Collagen, as the organic matter in the mineralized collagen, can be gradually degraded with the increase of temperature, and the weight is obviously lost. HA, as an inorganic matter in the mineralized collagen, does not degrade with the increase of temperature, and there is no significant weight loss. Therefore, the ratio of inorganic to organic in the mineralized collagen can be determined by analyzing their weight losses. With the increase of temperature, two weight loss steps can be distinguished in the TG curves of the collagen. As the temperature increases, the binding water is lost first in the range of 30–150 °C (
Figure 6 green box 1). In the range of 250–600 °C, collagen chains were broken and the structure were degraded (
Figure 6 yellow box 2).
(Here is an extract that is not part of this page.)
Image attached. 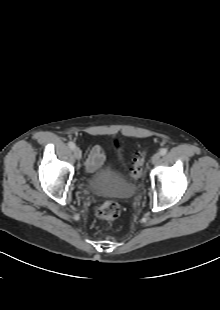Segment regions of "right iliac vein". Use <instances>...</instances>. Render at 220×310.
<instances>
[{"label": "right iliac vein", "mask_w": 220, "mask_h": 310, "mask_svg": "<svg viewBox=\"0 0 220 310\" xmlns=\"http://www.w3.org/2000/svg\"><path fill=\"white\" fill-rule=\"evenodd\" d=\"M73 154H74V157H75L77 160H80L81 157H82V152H81L80 148H78V147H75V148L73 149Z\"/></svg>", "instance_id": "1"}]
</instances>
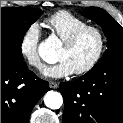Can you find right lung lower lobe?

The degradation of the chains means the destruction of the secondary conformation structure. Most of weight losses occur in the degradation process. Due to the fact HA can only lose the weight of the binding water, the weight loss is very slight, and the weight losses of the mineralized collagen, regardless of the mineralized microstructure, is lower than that of the non-mineralized collagen (
Figure 6). Compared with the different mineralized collagens, we found that the EM collagen has the least weight losses. The oriented IM and HIM collagens have greater weight loss (
Figure 6D,E). However, we found that the second stage of the weightlessness of the EM collagen appears significantly earlier, indicating that the extrafibrillar mineralization has destroyed the collagen secondary conformation structure (
Figure 6B, arrow in yellow box 2). The difference in weight losses between the different mineralized collagens corresponded well with the dehydration of HA. The lower the weight losses of the mineralized collagen, the higher the content of HA in the collagen fibers. The results are consistent with the enzymatic time of the different mineralized collagens. The reason for this is that when the ACP particle sizes become smaller, their specific surface area increases, and the specific surface area of the collagen fibers is limited, resulting in the reduction of the deposition of the ACPs. Furthermore, although the perturbation of the periodic FSS can promote the formation of intrafibrillar mineralization, there is a certain obstacle to the ACP entering into the collagen fibers.